International career
- 2019–2021: Niger / 14 / (0)

= Hervé Lybohy =

Footballer (born 1983)

Hervé Lybohy (born 24 July 1983) is a former professional footballer who played as a centre-back. Born in the Ivory Coast, he represented Niger at international level.

==Club career==
In May 2018, it was announced Lybohy would join Nîmes, newly promoted to Ligue 1, from Ligue 2 side Paris FC on a free transfer for the 2018–19 season. He signed a one-year contract.

In July 2019, after one season in Ligue 1, Lybohy joined Nancy in Ligue 2.

In August 2020, Lybohy moved to Championnat National side Orléans.
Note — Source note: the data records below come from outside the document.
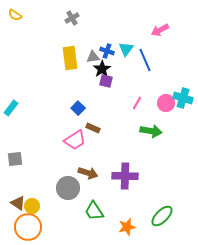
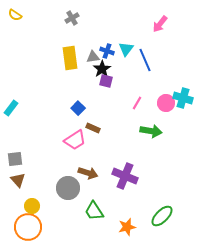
pink arrow: moved 6 px up; rotated 24 degrees counterclockwise
purple cross: rotated 20 degrees clockwise
brown triangle: moved 23 px up; rotated 14 degrees clockwise
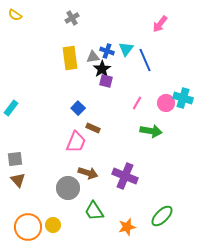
pink trapezoid: moved 1 px right, 2 px down; rotated 35 degrees counterclockwise
yellow circle: moved 21 px right, 19 px down
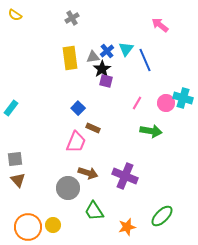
pink arrow: moved 1 px down; rotated 90 degrees clockwise
blue cross: rotated 32 degrees clockwise
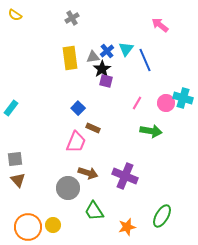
green ellipse: rotated 15 degrees counterclockwise
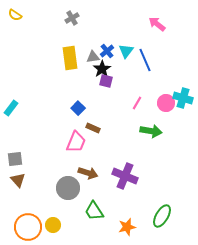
pink arrow: moved 3 px left, 1 px up
cyan triangle: moved 2 px down
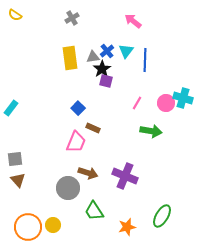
pink arrow: moved 24 px left, 3 px up
blue line: rotated 25 degrees clockwise
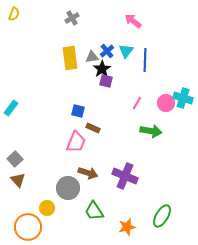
yellow semicircle: moved 1 px left, 1 px up; rotated 104 degrees counterclockwise
gray triangle: moved 1 px left
blue square: moved 3 px down; rotated 32 degrees counterclockwise
gray square: rotated 35 degrees counterclockwise
yellow circle: moved 6 px left, 17 px up
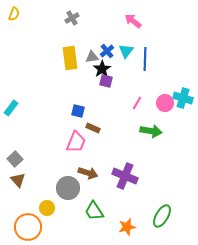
blue line: moved 1 px up
pink circle: moved 1 px left
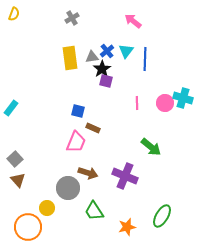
pink line: rotated 32 degrees counterclockwise
green arrow: moved 16 px down; rotated 30 degrees clockwise
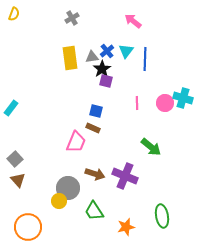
blue square: moved 18 px right
brown arrow: moved 7 px right, 1 px down
yellow circle: moved 12 px right, 7 px up
green ellipse: rotated 40 degrees counterclockwise
orange star: moved 1 px left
He signed a one-year contract with the option of a second.

In June 2023, after two seasons with Championnat National 2 club Thonon Evian, he retired from playing.

==International career==
Lybohy was born in the Ivory Coast and is of Nigerien descent. He holds Ivorian, Nigerien and French nationalities. He made his debut for the Niger national team in October 2019.